This contribution in regards to the Harmonious Pythagorean Tetrahedra conjecture: PYTHAGOREAN THEOREM GENERALIZATION as CONSEQUENCE of THREE-DIMENSIONS
My great appreciation to Walter Trump for his assistance on this topic as the trees often obscure the forest. Equally the same to William Walkington for facilitating our interaction. Mr.
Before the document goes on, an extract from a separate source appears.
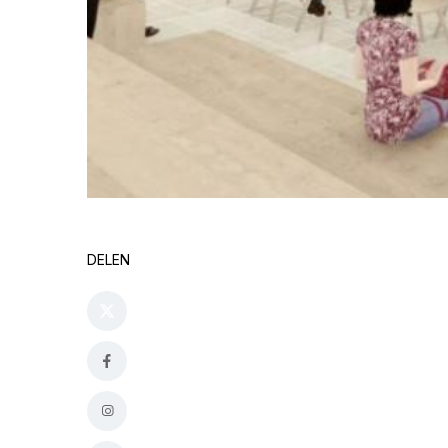
DELEN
Walkington’s post “Magic Triangular Pyramids” found on his blog “Magic Squares, Spheres and Tori” provided motivation to seek a clearer understand of the degenerate pyramidal limits which Mr. Trump so graciously was able to provide. Please visit William’s blog for some exceedingly thought provoking content.
The 3 construction cylinders intersect with the x-y-plane in 3 pairs of parallel straight lines.
The pyramid degenerates if 3 of these lines intersect in one point (D). See graphic.
Base right triangle: ABC with c = AB, b = AC, a = BC and a < b.
Coordinates: C(0, 0), A(b, 0), B(0, a)
Cylinder radius: 2c, 2b, 2a
F is a point on the orange line with BF ⊥ BA.
G is the intersection of the orange line with the y-axis.
The triangles BFG, BFH and FGH are similar to the triangle ABC.
BF = 2c
FH : BF = a : c ⇒ FH : 2c = a : c ⇒ FH = 2a ⇒ F lays on the left green line
BG : BF = c : b ⇒ BG : 2c = c : b ⇒ BG = 2c² / b
CG = BG – BC = 2c² / b – a ⇒ G( 0 , – 2c² / b + a )
Equation of the orange line through G: y = (– a/b) × x – 2c² / b + a
This line intersects with the green line x = 2a and the blue line y = –2b exactly if
–2b = (– a/b) × 2a – 2c² / b + a
–2b – a = – 2a²/ b – 2c² / b
2b + a = 2a²/ b + 2c² / b
2b² + ab = 2a² + 2c²
2b² + ab = 2a² + 2a² + 2b²
ab = 4a²
b = 4a
Thus the pyramid degenerates if b = 4a (or a = 4b).